Data a quel periodo il potenziamento dell’ospedale S. Anna - che assieme a Reggio e Guastalla andò poi a costituire la triade dei poli ospedalieri della sanità provinciale (secondo il piano Pal) - mentre oggigiorno il suo futuro appare piuttosto incerto, al punto da destare ricorrenti preoccupazioni. Si avviò inoltre l’ampliamento della rete scolastica di secondo grado, Fora di Cavola fu individuata come polo di espansione per le imprese artigianali ed industriali e venne acquisita l’area fiera di Castelnovo ne' Monti che doveva diventare la vetrina delle produzioni montane. Quattro esempi del vigore programmatorio che connotò quella stagione ormai lontana; senza contare gli interventi in campo agricolo e forestale...
Se, di riflesso, veniva rafforzata la centralità di Castelnovo, quale comune capoluogo della montagna, si puntava parimenti a non emarginare il restante territorio, secondo una visione d’insieme che diede ai montanari senso di identità e di appartenenza e alle istituzioni montane autorevolezza negoziale, tanto che la Comunità montana assunse la titolarità di deleghe in settori importanti e seppe diventare punto di riferimento per l’intera collettività.
Non è parimenti casuale che la Comunità montana dell’Appennino reggiano sia rimasta unica, diversamente da quanto avvenuto in province vicine dove abbiamo visto nascerne due o addirittura a tre; è la comprova che qui lo spirito unitario ha sempre prevalso su altre ragioni, un dato anche questo da non minimizzare o sottovalutare (e che rende per certi versi inspiegabili le scelte dell’ultima fase).

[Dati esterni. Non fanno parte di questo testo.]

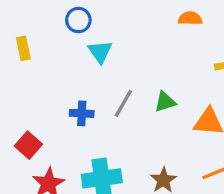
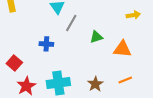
gray line: (123, 103) -> (71, 23), moved

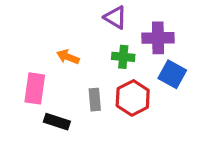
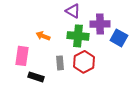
green cross: (123, 57) -> (78, 36), size x1.5
blue square: (172, 74) -> (119, 38), moved

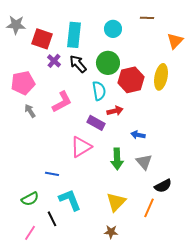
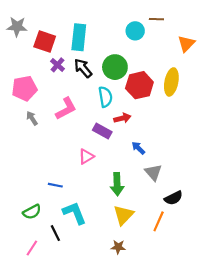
cyan circle: (113, 29) -> (135, 31), moved
blue arrow: (138, 135) -> (138, 148), moved, turned 32
pink triangle: (81, 147) -> (86, 156), size x0.7
green arrow: (117, 159) -> (117, 184), moved

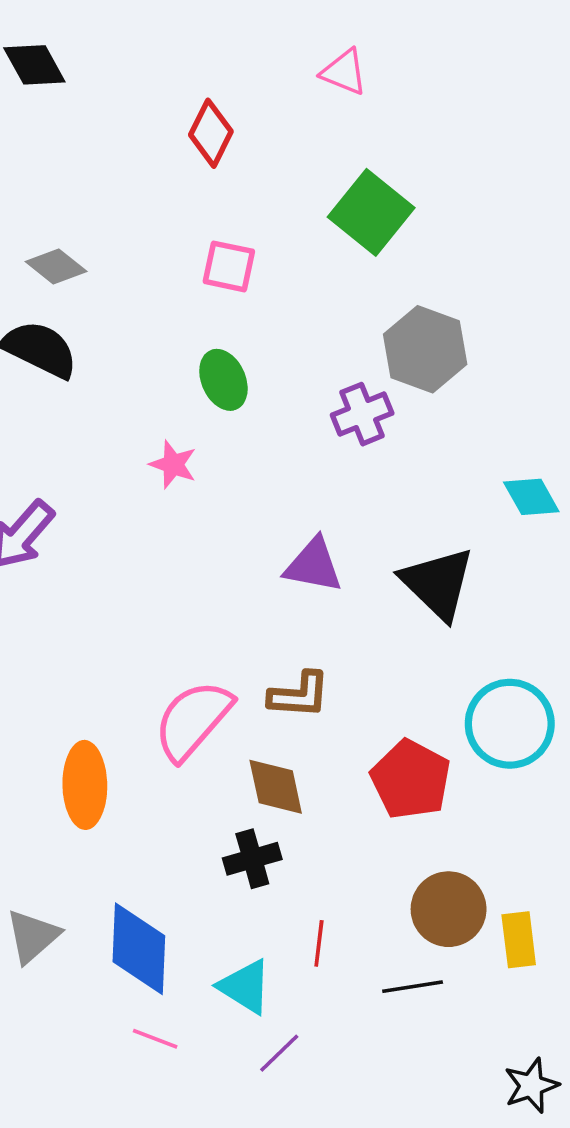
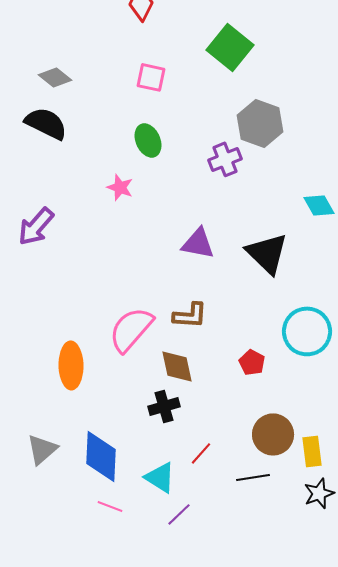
red pentagon: (411, 780) -> (252, 362), size x0.6
red line: (319, 943) -> (201, 453), turned 35
black star: (531, 1086) -> (319, 493), moved

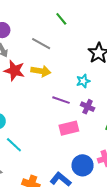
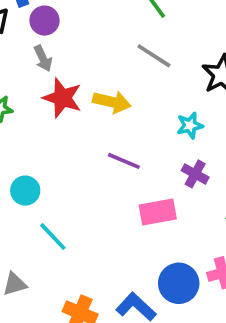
gray line: (41, 44) -> (154, 56), moved
purple line: (61, 100) -> (124, 161), moved

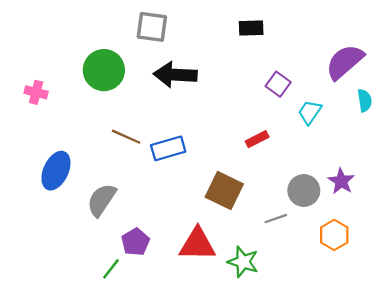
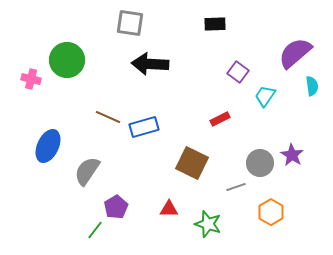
green circle: (104, 70) -> (67, 60), moved
orange hexagon: (334, 235) -> (271, 212), moved
red triangle: (197, 244) -> (169, 209), size x0.6

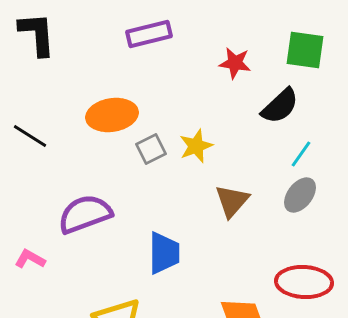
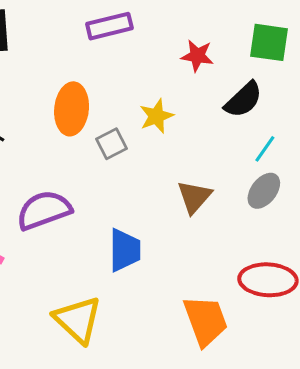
orange ellipse: (112, 115) -> (72, 109), turned -75
yellow star: (196, 146) -> (156, 116), moved

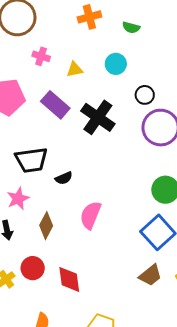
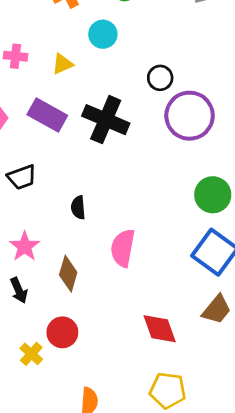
cyan circle: (116, 64) -> (103, 34), moved
black trapezoid: (31, 160) -> (22, 177), moved, size x0.7
black semicircle: (64, 178) -> (78, 208), turned 120
red diamond: (69, 279) -> (160, 329), moved

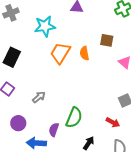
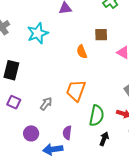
orange trapezoid: (60, 53) -> (76, 91), moved
green semicircle: (74, 118) -> (97, 116), moved

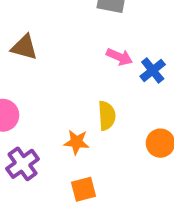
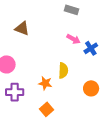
purple cross: (23, 164) -> (15, 92), turned 30
orange square: (83, 189) -> (46, 109), turned -32

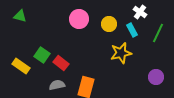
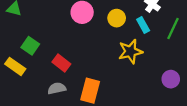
green square: (42, 55) -> (30, 46), moved

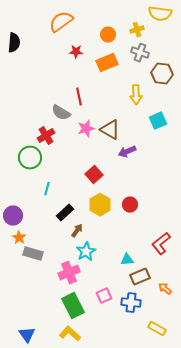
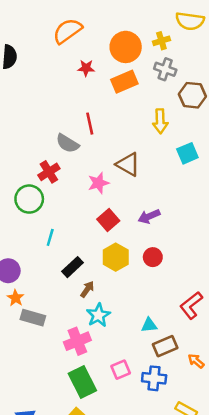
orange circle: (108, 35) -> (126, 47), size x1.6
pink star: (86, 129) -> (98, 183), moved
purple arrow: (127, 152) -> (149, 216), moved

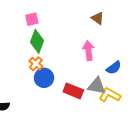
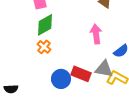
green diamond: (37, 41) -> (45, 25), turned 40
blue circle: (44, 78) -> (61, 79), moved

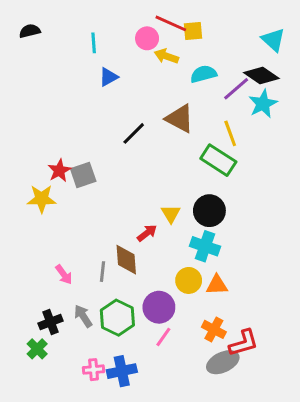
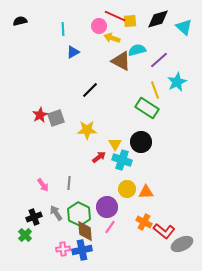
black diamond: (261, 75) -> (158, 19), moved, turned -50
cyan star: (263, 104) -> (177, 82), moved
brown triangle: (180, 119) -> (121, 61), moved
yellow star: (42, 199) -> (87, 130), moved
cyan cross: (205, 246) -> (122, 160), moved
brown diamond: (126, 260) -> (85, 231), moved
red L-shape: (244, 343) -> (164, 231), turned 55
gray ellipse: (223, 362) -> (182, 244), moved

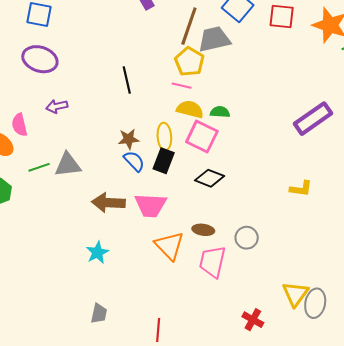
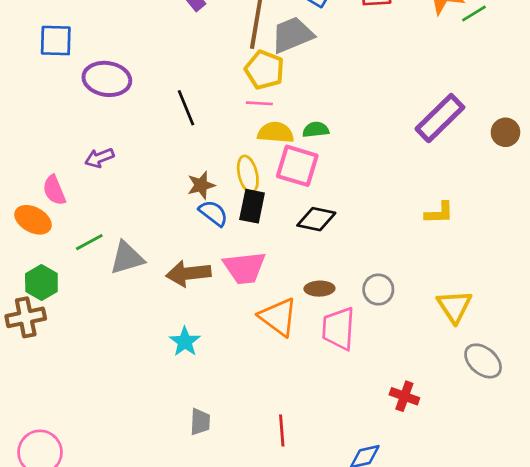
purple ellipse: (40, 59) -> (107, 79), moved
gray triangle: (68, 165) -> (127, 258), moved
yellow triangle: (295, 294) -> (455, 306), moved
gray ellipse: (315, 303) -> (483, 361), turned -52

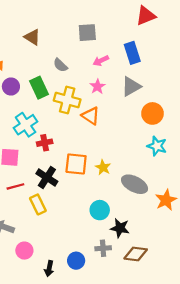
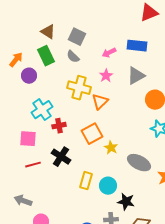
gray square: (87, 33) -> (77, 37), moved, turned 30
blue rectangle: (132, 53) -> (137, 46), turned -66
green rectangle: (39, 88) -> (46, 56), moved
orange triangle: (91, 116) -> (100, 102), turned 42
orange square: (76, 164) -> (92, 134), moved, turned -35
yellow rectangle: (38, 204) -> (86, 181), moved, turned 42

Pur se col trascorrere degli anni la propulsione iniziale può aver mostrato un qualche cedimento, sono sostanzialmente questi gli antefatti del quinquennio 2004-2009, quando salirono alla ribalta i costi della politica e del sistema pubblico e si pose il problema del loro contenimento. Le comunità montane furono tra i primi soggetti ad entrare nel mirino, anche perché, ad onor del vero, si erano moltiplicate oltremisura, e talvolta a sproposito, visto che non tutte possedevano il requisito della “montanità” (ma non era certamente la fattispecie reggiana).
Il 2008 è l’anno in cui l’Emilia-Romagna adotta la propria legge di riordino delle comunità montane (L.R. 30.6.2008, n. 10), che subiscono una riduzione numerica e vengono nel contempo assimilate alle unioni dei comuni, quali livelli istituzionali appropriati per l’esercizio associato delle funzioni e dei servizi e per la stabile integrazione delle politiche comunali, con l’obiettivo di superare la frammentarietà e di perseguire la coesione territoriale. Anche le spese “politiche” di funzionamento si sono azzerate, o quasi, visto che la giunta è ora formata esclusivamente da sindaci, senza indennità aggiuntive.
L’impianto di tale legge sembra voler spingere, o quantomeno predisporre, verso una graduale unificazione dei comuni, ma anche lasciando stare le interpretazioni, e fermandoci dunque allo stretto dettato della norma regionale, la nostra Comunità montana aveva tutte le caratteristiche per darvi puntuale attuazione. Circa lo svolgimento di funzioni associate, per stare ad un tema molto caldo ed attuale, vi era una duplice opportunità: esercitare sull’intero territorio quelle che richiedono una dimensione comprensoriale e per talune altre definire al proprio interno ambiti operativi più ristretti (muoversi cioè su due livelli: macro e micro aree).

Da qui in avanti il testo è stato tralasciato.